Heisserer is an Academy Award nominee for his Arrival script; recently, he wrote and showran Netflix’s Shadow and Bone. His Pacific Rim series is to be a prequel to the 2013 film, which previously received a 2018 sequel and a 2021 Netflix animated series. The new series will be live-action, but it does not rule out any future theatrical films in the franchise, which have lingered in development hell since 2018’s Pacific Rim: Uprising disappointed at the box office. There is no word yet on whether any of the film’s characters or cast members will return, or if the ever-busy del Toro will have any involvement with the series.
In 2013, an interdimensional rift opened beneath the Pacific Ocean, unleashing colossal kaiju monsters on humanity. To combat the creatures, humanity worked together to build enormous mecha suits, known as Jaegers, to battle the beasts. However, the mental strain of operating the mechs was too much for one person; two or more people needed to be mentally linked via “the Drift” to operate them. Over a decade later, the kaiju show no sign of stopping, and ex-Jaeger pilot Stacker Pentecost (Idris Elba) wages a losing battle against the monstrous hordes. A pair of oddball scientists (Burn Gorman and Charlie Day) learn that the creatures are, in fact, living bioweapons sent by a malicious alien race, prompting a last-ditch effort to seal the dimensional breach. However, the last Jaeger pilots left standing are Raleigh Becket (Charlie Hunnam), who still bears scars from his brother’s death in battle, and Mako Mori (Rinko Kikuchi), an orphan of the kaiju’s rampages. They’ll have to overcome their differences and their traumas to work together and save humanity once and for all. It was a critical and commercial success, making $411 million USD on a $200 million budget, and earning a 72% Fresh rating on Rotten Tomatoes.

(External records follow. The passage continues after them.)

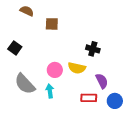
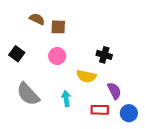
brown semicircle: (27, 11) -> (37, 19), moved
pink circle: (55, 70) -> (57, 56), moved
cyan arrow: (50, 91) -> (66, 99), moved

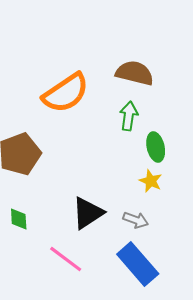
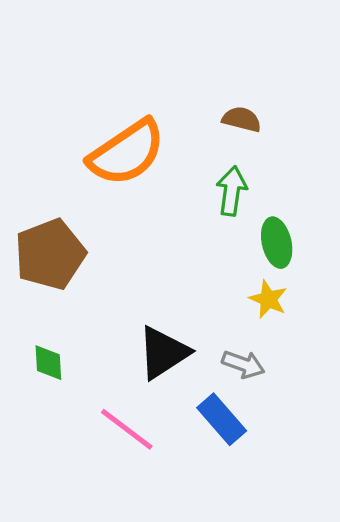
brown semicircle: (135, 73) -> (242, 119), size x0.6
blue rectangle: (138, 264) -> (222, 419), moved, size x0.7

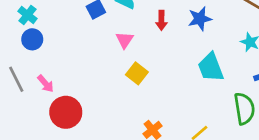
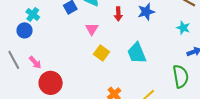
cyan cross: (27, 15) -> (33, 14), moved
cyan trapezoid: (211, 67) -> (137, 53), moved

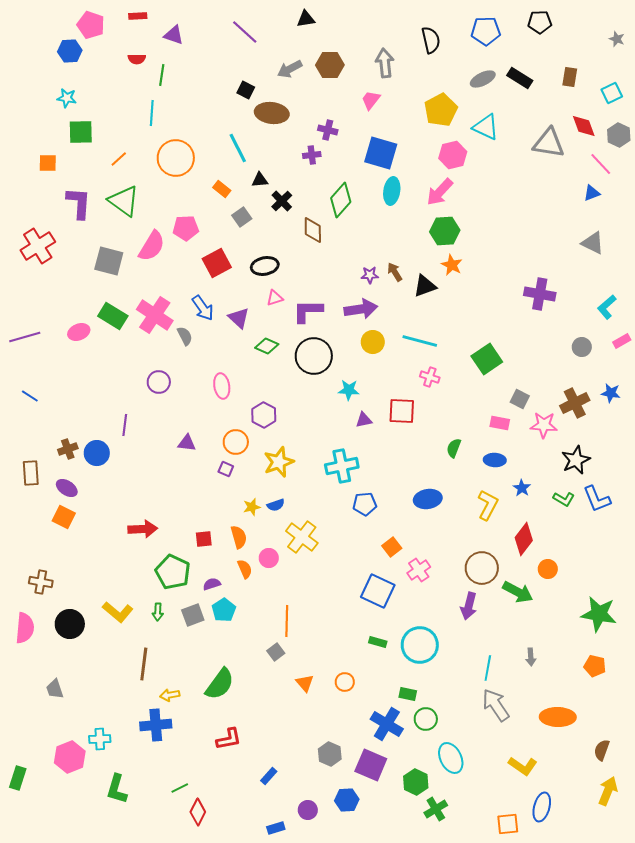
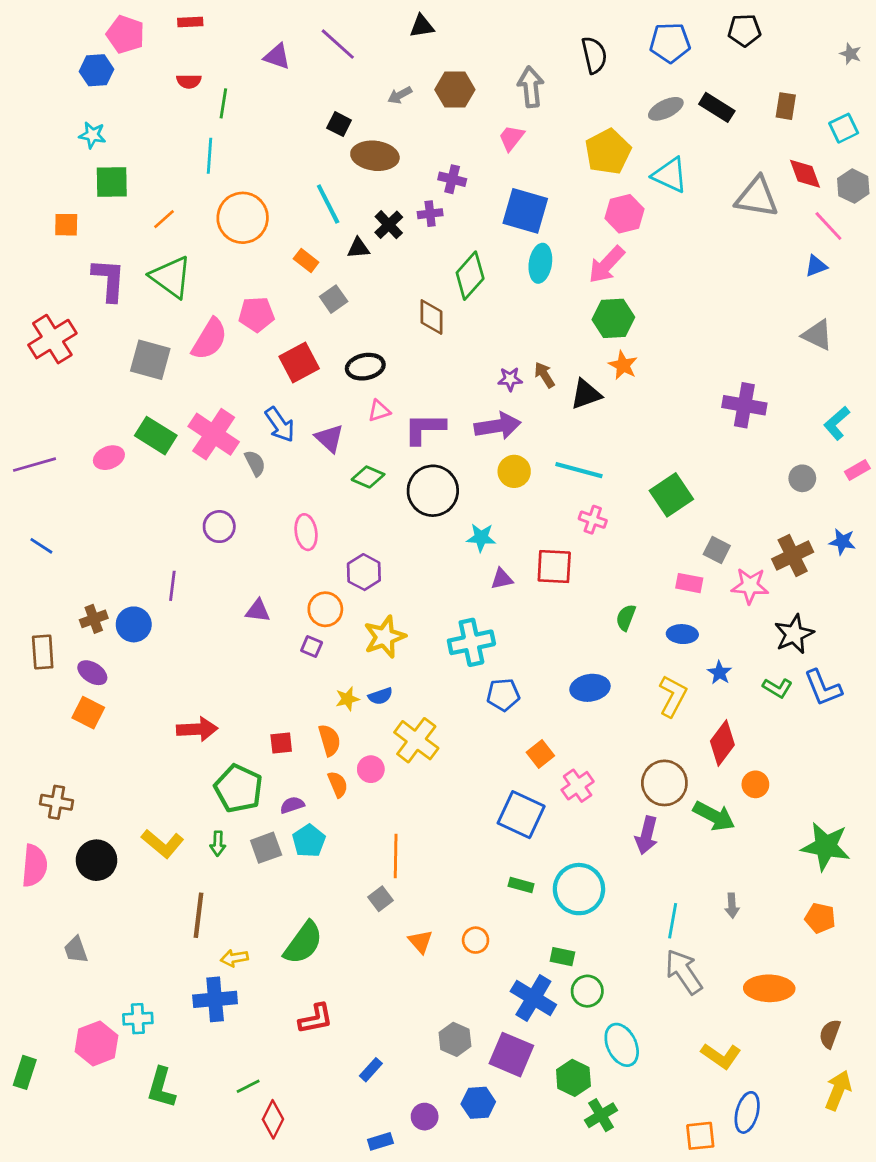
purple triangle: (174, 35) -> (277, 56), moved
gray arrow: (290, 69) -> (400, 95), size x0.7
black cross: (282, 201) -> (389, 225), moved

Pacific Rim was followed, five years later, by Pacific Rim: Uprising. Del Toro produced the film, which was directed and co-written by Steven S. DeKnight. It featured a mostly new cast, headlined by John Boyega, and did not match the critical or commercial success of its predecessor. Pacific Rim: The Black, a two-season Netflix animated series, ran for two seasons in 2021 and 2022; it centered around a pair of teenage siblings and their salvaged Jaeger in kaiju-overrun Australia.